Pippi1970 · 12/11/2021 22:33

She's your dds teacher, not her best friend. I think you are over reacting. Even if it was a bit snarky, just move on.

seven201 · 12/11/2021 22:37

I'm a secondary teacher. I have hundreds of books to mark. Sometimes my comments could be read as blunt. I'm just doing it as fast as I can as I don't want to stay up all night.

Mum6776 · 12/11/2021 22:39

@BananaPB

Not a teacher but I know that schools teach kids how to write a paragraph using acronyms. In primary they were told to use Point-Evidence-Explain. In secondary they had things like PETAL, PEEL as a reminder. PEEL I think is Point-Evidence-Explain-Link to original point
I think it's about this too. I remember dd struggling with it and having to look up PEEL to help her. It's something they learn in year 9 or 10 history I think. They will probably have talked about it but are only just starting to implement it, hence the comment, learn to use an opening paragraph, which is how they start with it.
WonderfulYou · 12/11/2021 22:40

In my view the child needs to be told how to use or start paragraphs and when it is appropriate to do so - saying learn how to start a new paragraph is like saying learn how to bake a cake with no instructions. Feedback needs to be specific

Most year 9s know what paragraphs are. The teacher is just preparing her for when she does exams and she’ll be marked on things like that.
If she doesn’t understand paragraphs she could ask the teacher to explain it to her or she could even ask an English teacher.

Lady1576 · 12/11/2021 22:42

Argh cringe! Just spotted a ‘your / you’re’ mistake in my work Wink ‘Learn to write proper English Lasy1576!!’

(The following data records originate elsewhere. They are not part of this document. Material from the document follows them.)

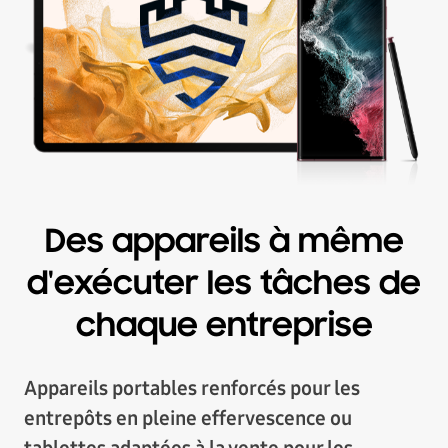
Des appareils à même
d'exécuter les tâches de
chaque entreprise
Appareils portables renforcés pour les
entrepôts en pleine effervescence ou
tablettes adaptées à la vente pour les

MultiStorey · 12/11/2021 22:43

This reply has been deleted

Message withdrawn at poster's request.

Heiferr · 12/11/2021 22:45

Personally, I would never write that as feedback because literacy isn't something you can leave just to the English department. IMO as a Humanities teacher, some kids really struggle to translate what they learn about sentence/paragraph structures to other subjects. Far more constructive to remind kids to avoid starting paragraphs with conjunctions or use the PEE structure etc etc. That usually jogs their memory in terms of what they know about paragraphs. Can't imagine just telling a child to "learn" something in that way is going to help them avoid making the same mistake again.